Library information science and traditional records management bring a lot to the table on the process side, but if they aren't properly communicated and shared and modified where needed, then you have a total disconnect between the folks who are helping deploy the systems, and the tools and the processes that need to feed into them.
Ptacek: Some organizations tried to copy the old world of physical records management, and implement the same processes electronically. They failed, because there are specific new requirements. People do records management for various reasons. If it's compliance-related, having the knowledge of regulations and understanding the processes that come from traditional, ARMA-certified people is very valid. Whether it's the FDA, FTC, FAA or FCC...they all require more or less the same processes. However, a lot of customers are using records management specifically as a defense mechanism against lawsuits and audits. In that case, it's less important to adhere strictly to certain standards.
Forquer: There is an awful lot that the records managers and library science and information science disciplines have to offer. But it's the change agents within an organization that are going to drive new processes that are fundamental to taking the old-school RM processes and bringing them forward into this new generation that would involve IT, legal and the records center.
Romanowski: The truth is, an RM or ILM strategy doesn't have to be that complicated. By phasing in key building blocks that are flexible enough to evolve as requirements change, success can be much more attainable than it might seem. Or said slightly differently, by building a RM or ILM from the foundation up (vs. starting from the top) with components that can solve real problems today and can be easily modified to meet future requirements, an organization can more efficiently achieve the retention management objectives they have identified.
Stacking Chairs to the Moon
Moore: Is technology necessary? You can go to the moon if you stack enough chairs high enough...
Rosi: You have to have technology to do it, because of scale and volume. All information is a business record. It's not just "conversation"—emails are kept as records. Therefore the volume is growing exponentially. And you need tools to help you manage in that electronic environment. If you were to keep everything in a paper world, you may be able to achieve it, but you really are hampering your organization's competitiveness and the speed in which they can work.
The ideal environment is to have compliance as part of the business process, and have it linked in so that the end user doesn't have to do anything extra. If you expect people to do filing, they'll do it at the end of the week, or the end of the month, when they get time. And we all know that doesn't often happen.
Campbell: As you know, our historical customer base is full of security officers, information management professionals, back-up professionals and messaging and filing storage professionals. But we're starting to talk to the folks who are holding the risk and setting retention policies, so more and more we are talking to legal departments and IT liaisons who work specifically within the legal organization.

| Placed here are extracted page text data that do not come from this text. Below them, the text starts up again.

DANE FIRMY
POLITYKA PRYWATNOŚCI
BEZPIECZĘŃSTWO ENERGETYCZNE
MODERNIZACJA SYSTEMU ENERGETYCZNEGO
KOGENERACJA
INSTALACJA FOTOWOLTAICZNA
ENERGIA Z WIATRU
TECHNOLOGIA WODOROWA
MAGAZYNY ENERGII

Romanowski: Companies are trying to leverage their existing investments by deploying software that manages data in the system of record. There is no need to install a large ECM system while an archive and retention system can manage the data in place. In addition, companies are looking to leverage tools for multiple areas versus deploying point solutions. This is why we are feeling increasing demand for legal discovery tools on top of their content archiving and compliance solution.